There’s lots of buzz in accounting circles these days about outsourcing the preparation of tax returns to places like India. And now the AICPA, a professional association for CPAs in the United States, has issued an Advisory opinion which clears the way for CPAs to outsource.
The Advisory doesn’t expressly endorse outsourcing — it stops well short of that. But it does indicate there are no outright legal prohibitions.
Of course it cautions CPAs that they have certain responsibilities to ensure security and privacy of their clients’ data when outsourcing. The Advisory summarizes those obligations:
- “AICPA members have responsibilities related to the practice of using third parties to provide services in engagements for clients. Primary among them are security and confidentiality of information, due professional care and compliance with provisions of the Code of Professional Conduct. In addition, members must monitor security procedures that third-party providers have put into place to ensure they remain effective.”
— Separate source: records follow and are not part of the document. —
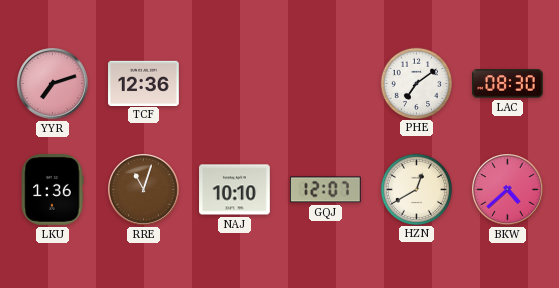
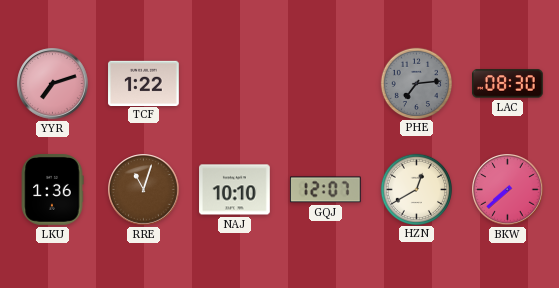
TCF: 12:36 -> 1:22
PHE: 7:09 -> 7:14
PHE dial: white -> grey
BKW: 4:38 -> 7:38
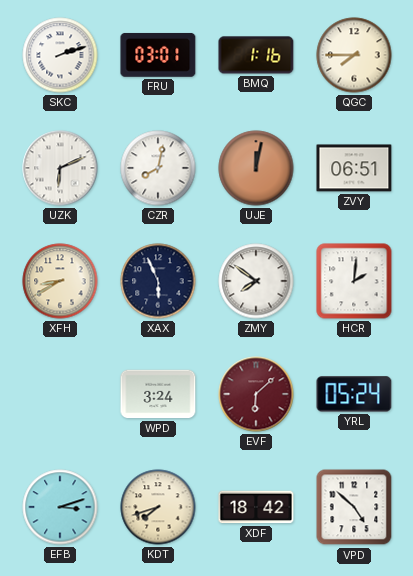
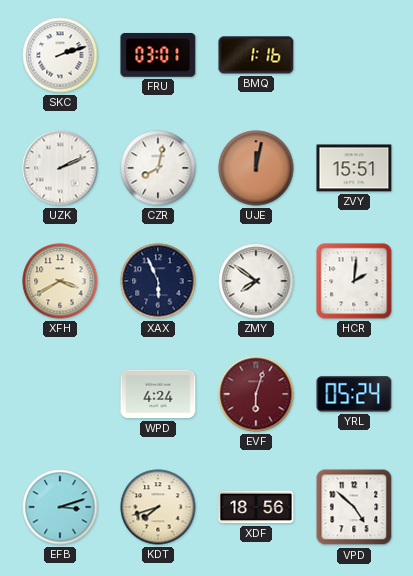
QGC: 7:45 -> none
UZK: 6:11 -> 2:11
ZVY: 06:51 -> 15:51
XFH: 8:40 -> 3:40
WPD: 3:24 -> 4:24
EVF: 6:08 -> 6:03
XDF: 18:42 -> 18:56
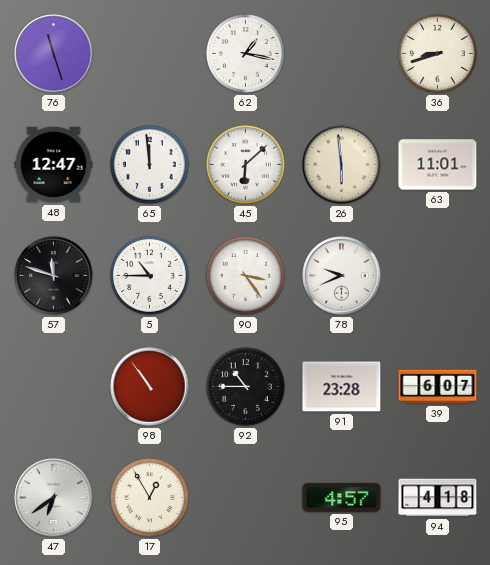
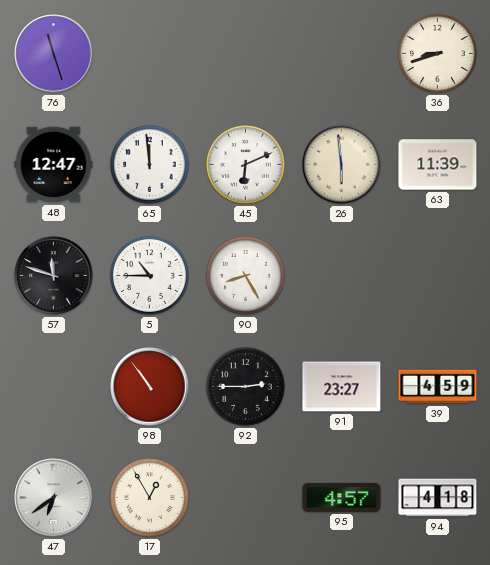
62: 1:17 -> none
45: 6:08 -> 6:11
63: 11:01 -> 11:39
90: 3:24 -> 8:25
78: 9:41 -> none
92: 10:45 -> 2:45
91: 23:28 -> 23:27
39: 6:07 -> 4:59
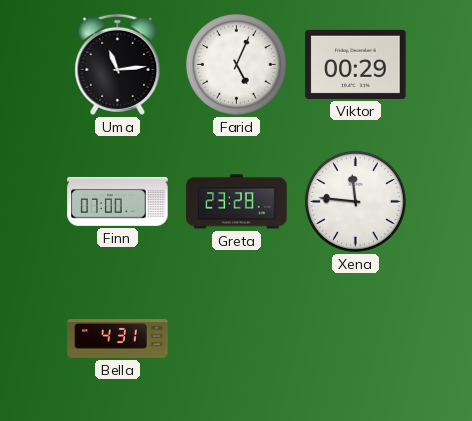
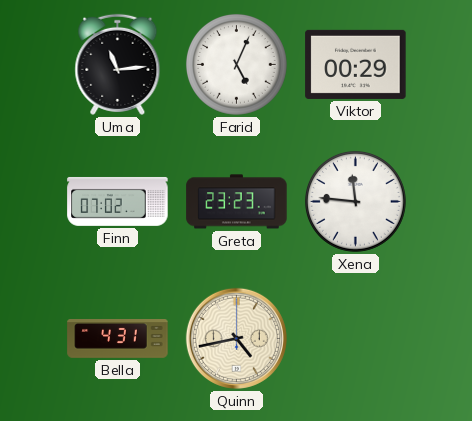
Finn: 07:00 -> 07:02
Greta: 23:28 -> 23:23
Quinn: none -> 4:43
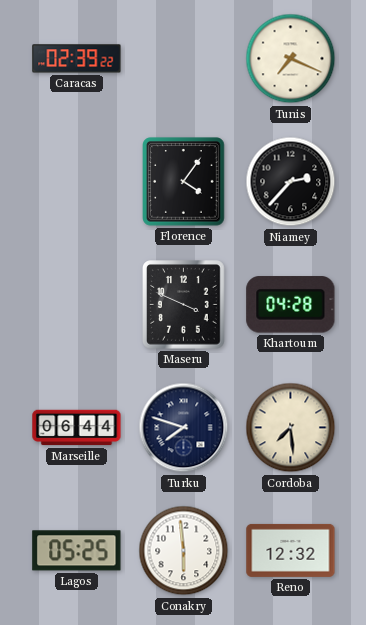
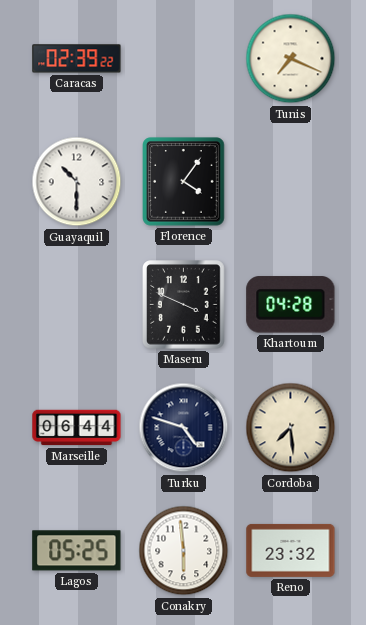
Guayaquil: none -> 10:30
Niamey: 2:37 -> none
Turku: 7:48 -> 4:48
Reno: 12:32 -> 23:32
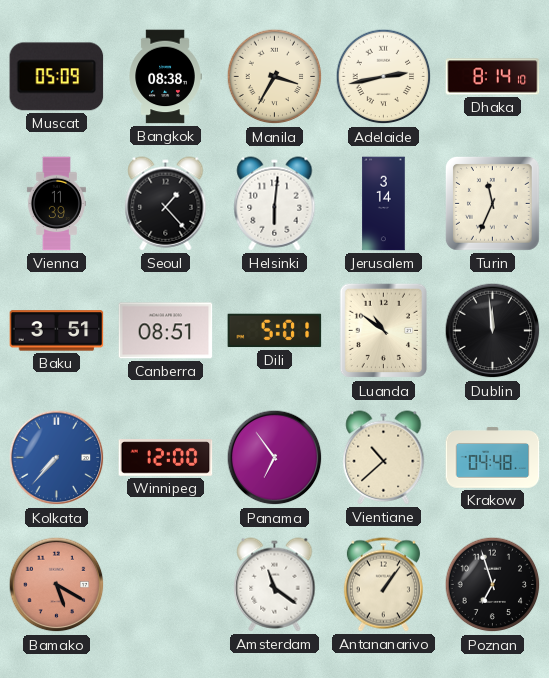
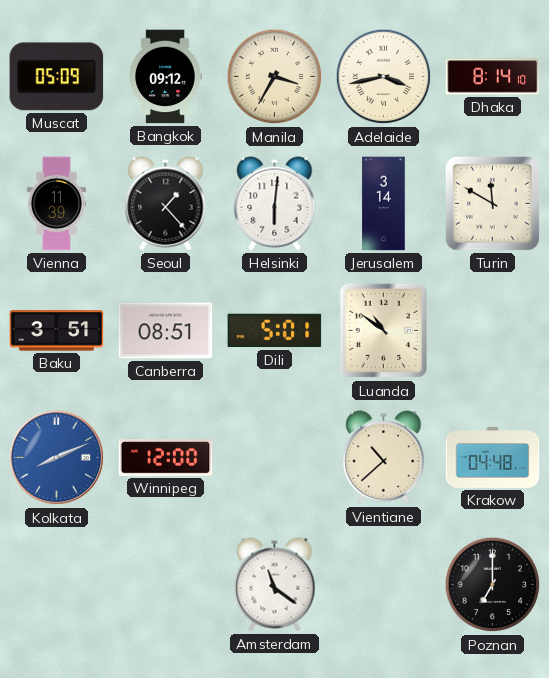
Bangkok: 08:38 -> 09:12
Adelaide: 2:43 -> 3:43
Turin: 11:34 -> 11:50
Dublin: 11:59 -> none
Kolkata: 7:37 -> 8:11
Panama: 6:54 -> none
Bamako: 5:20 -> none
Antananarivo: 1:06 -> none
Poznan: 6:57 -> 7:00
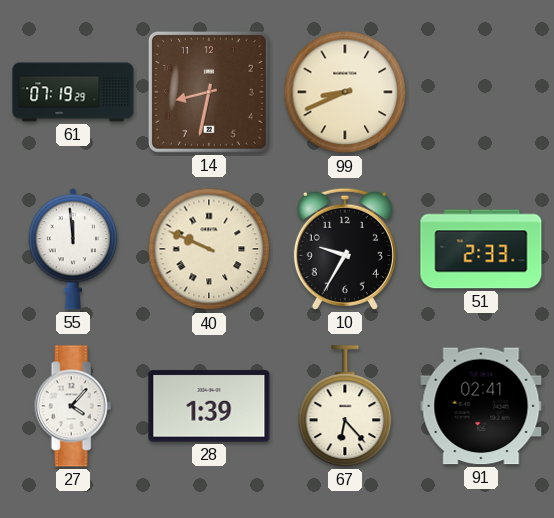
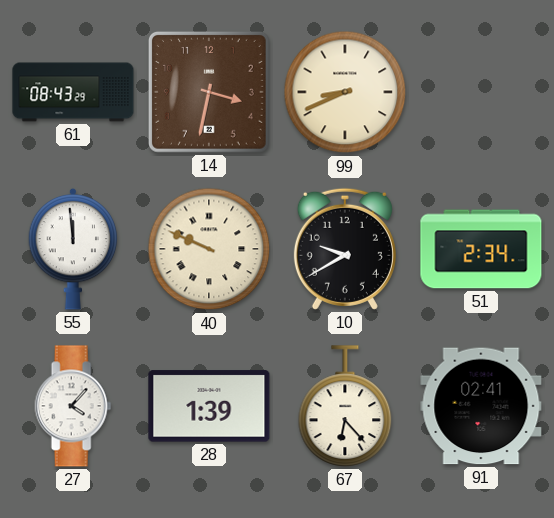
61: 07:19 -> 08:43
14: 8:32 -> 3:32
10: 9:35 -> 9:40
51: 2:33 -> 2:34
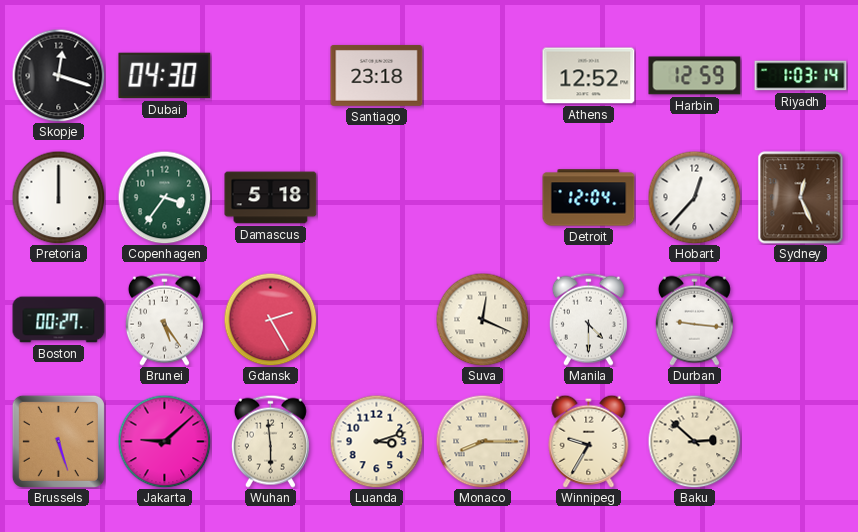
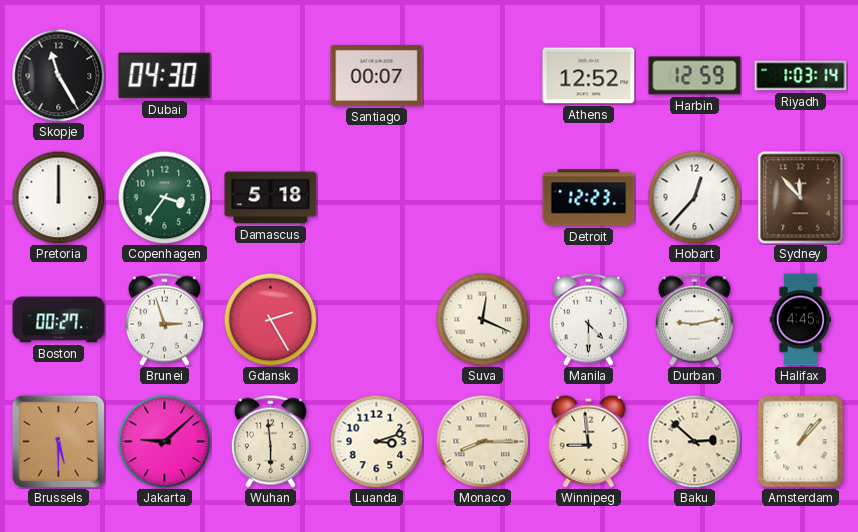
Skopje: 12:18 -> 11:25
Santiago: 23:18 -> 00:07
Detroit: 12:04 -> 12:23
Sydney: 12:26 -> 11:53
Brunei: 5:24 -> 2:57
Durban: 9:16 -> 9:13
Halifax: none -> 4:45
Brussels: 5:27 -> 5:30
Winnipeg: 9:35 -> 8:59
Amsterdam: none -> 1:07
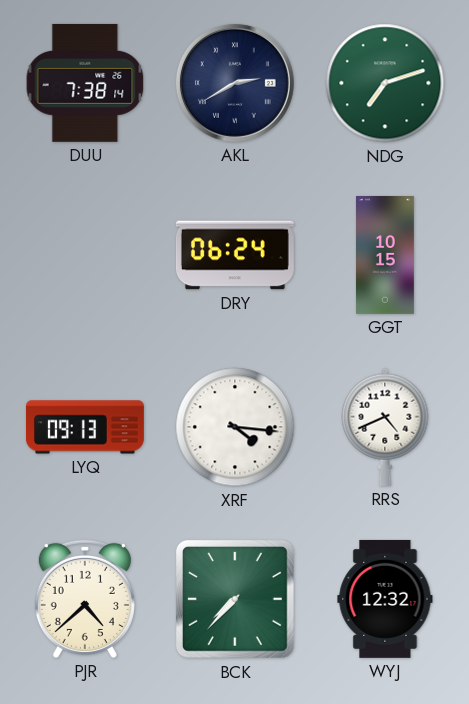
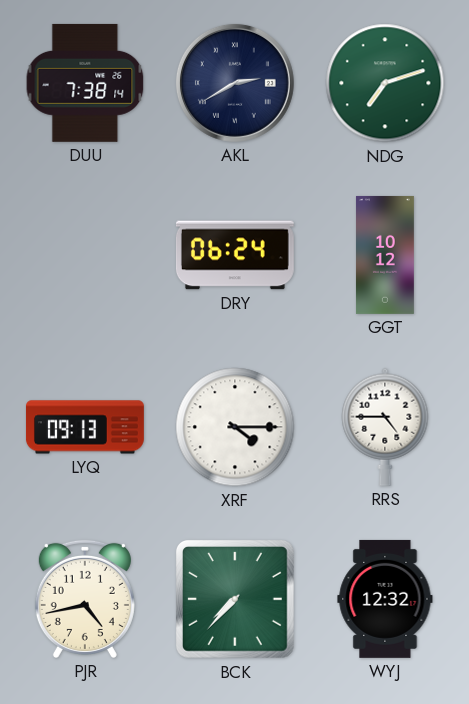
GGT: 10:15 -> 10:12
XRF: 4:16 -> 4:15
RRS: 4:41 -> 4:45
PJR: 4:38 -> 4:43
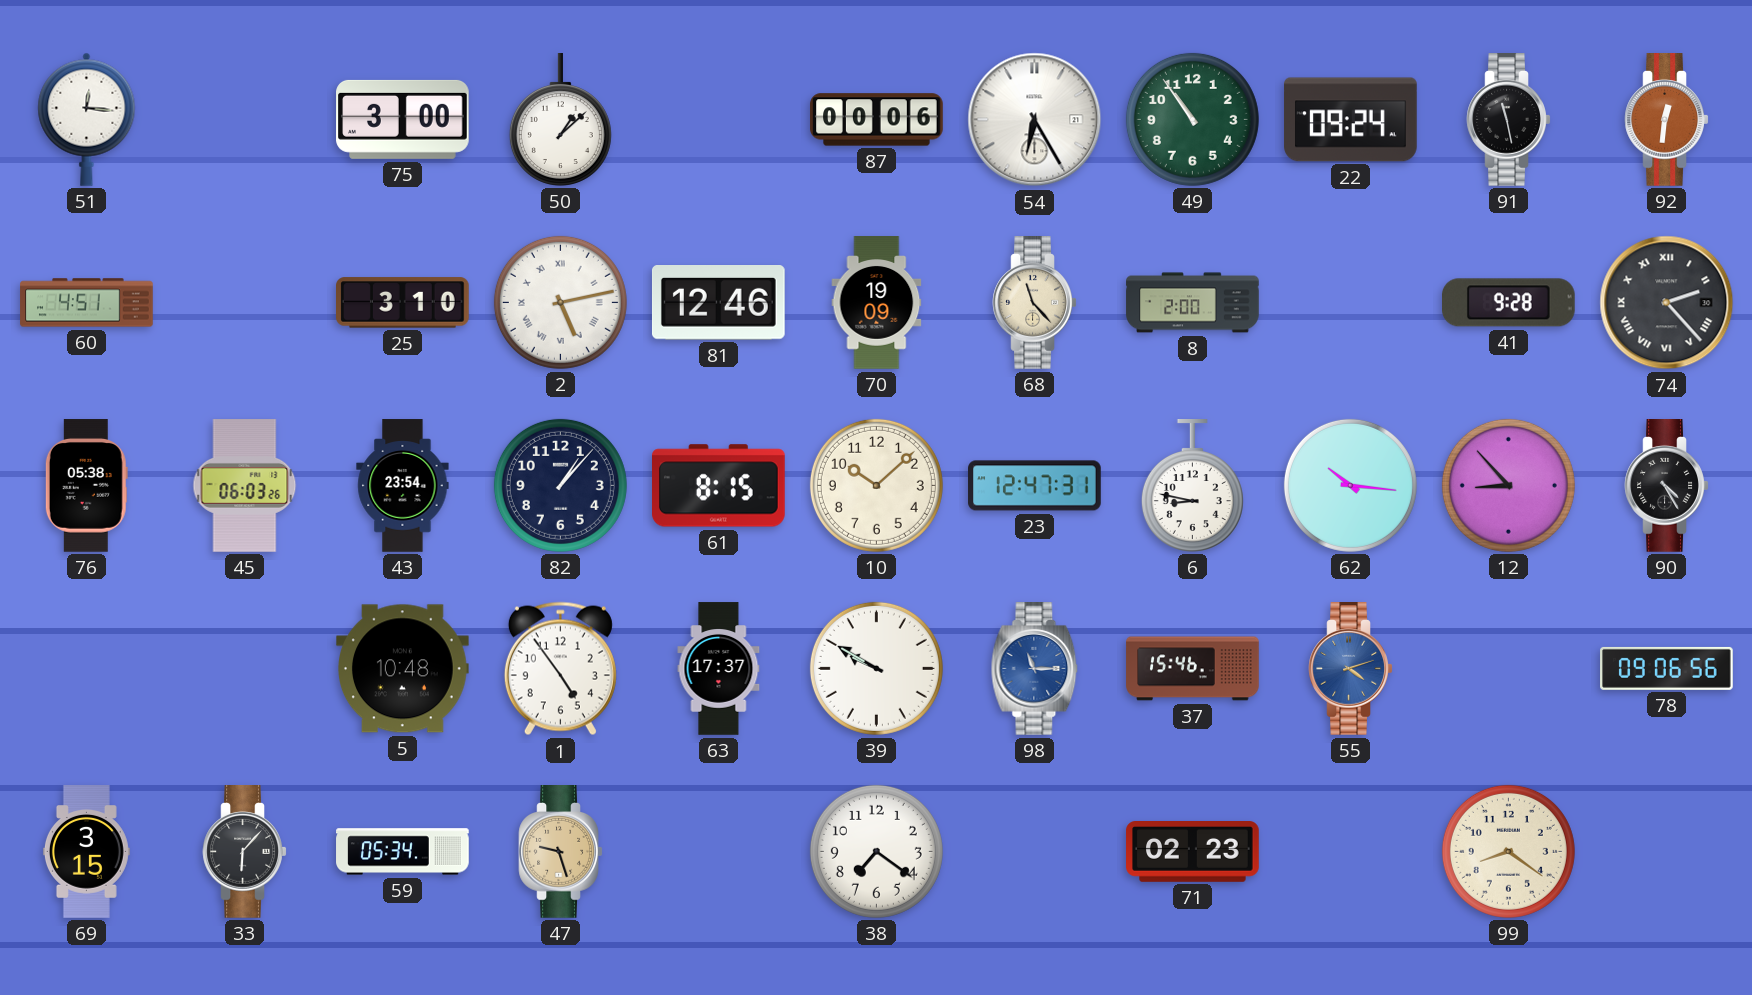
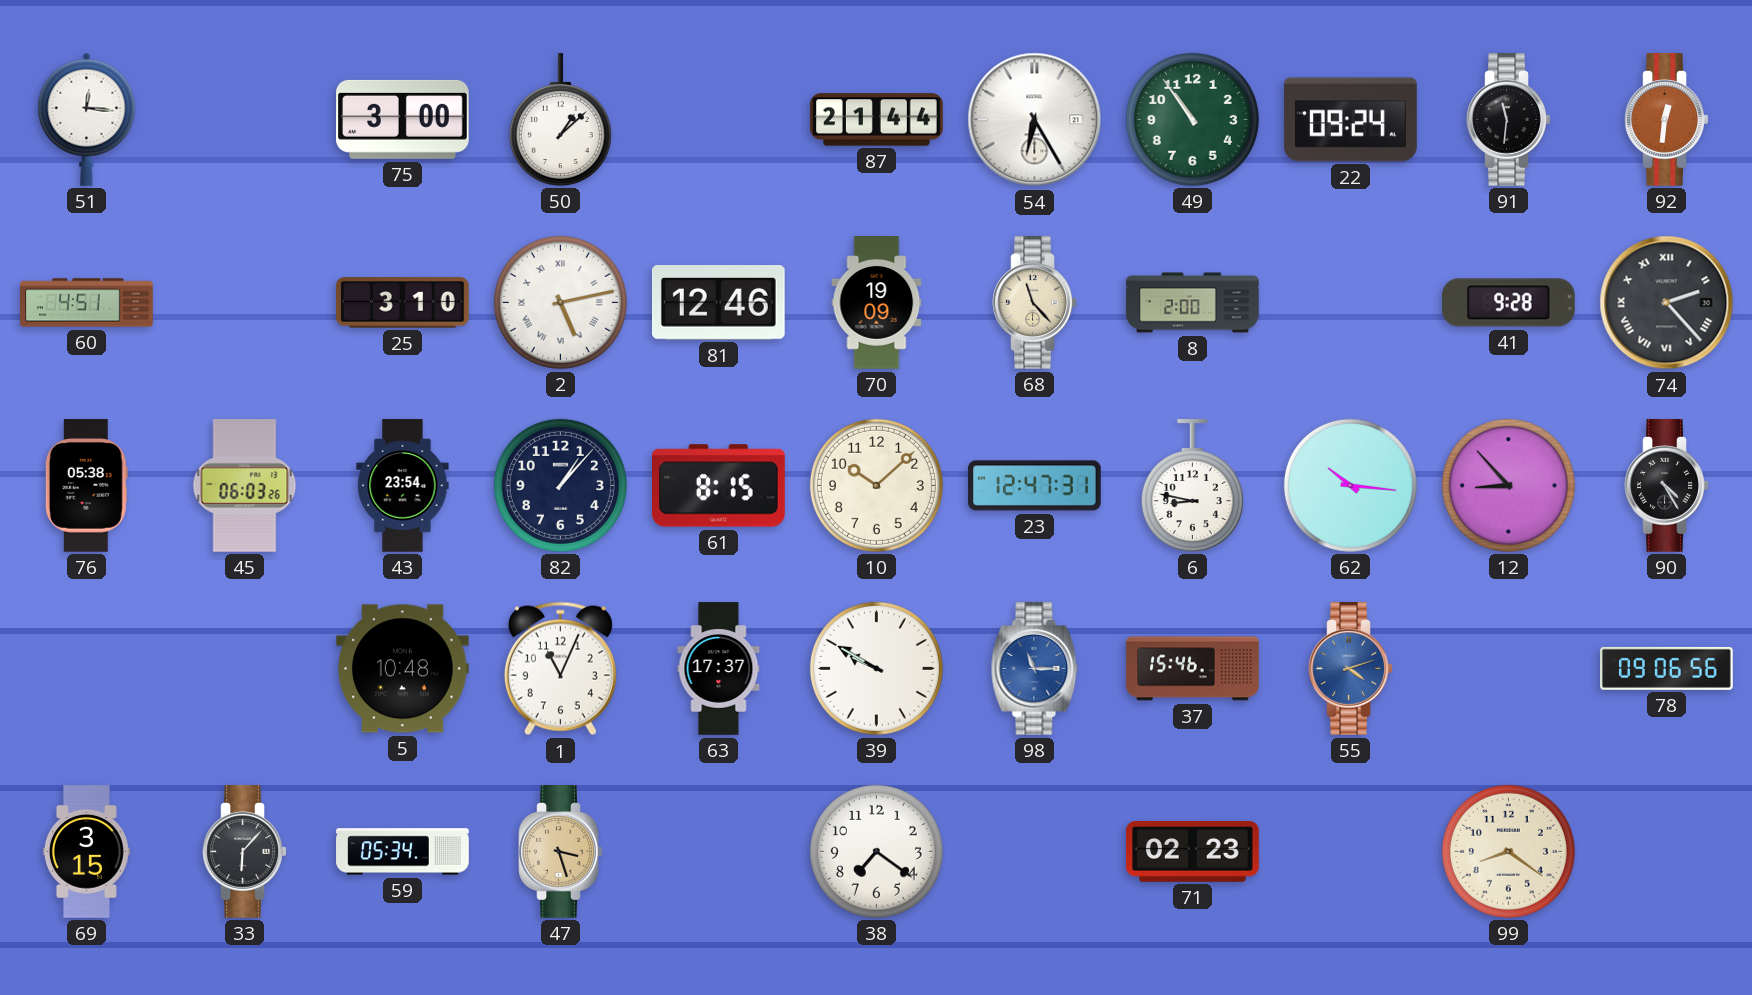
87: 00:06 -> 21:44
91: 11:28 -> 11:31
1: 4:54 -> 11:04
47: 9:27 -> 3:27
The Advisory is being published in the March 2004 edition of the Journal of Accountancy, but you can download a copy here.
In case you have been on another planet for the past six months, offshore outsourcing is a polarizing issue right now in the United States. Fears of U.S. workers losing jobs and U.S. corporations losing competitive edge are being debated at every turn. Professional workers are even considering unionization.
In places like India, however, outsourcing is good news (as long as the outsourced work is going to India). And in India the AICPA’s position was greeted as a positive move. It is estimated that preparation of tax returns could mean the inflow of $15 Million (USD) in 2004 to Indian business process outsourcing partners.